§ **Task objective**
Find the line with "exemplifies BMW’s commitment" in the data below, then restate it and all remaining lines exactly, adding nothing.

§ **Information supplied**
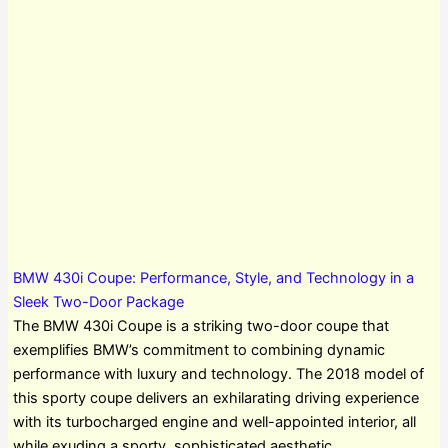
BMW 430i Coupe: Performance, Style, and Technology in a
Sleek Two-Door Package
The BMW 430i Coupe is a striking two-door coupe that
exemplifies BMW’s commitment to combining dynamic
performance with luxury and technology. The 2018 model of
this sporty coupe delivers an exhilarating driving experience
with its turbocharged engine and well-appointed interior, all
while exuding a sporty, sophisticated aesthetic.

§ **Result for this exercise**
exemplifies BMW’s commitment to combining dynamic
performance with luxury and technology. The 2018 model of
this sporty coupe delivers an exhilarating driving experience
with its turbocharged engine and well-appointed interior, all
while exuding a sporty, sophisticated aesthetic.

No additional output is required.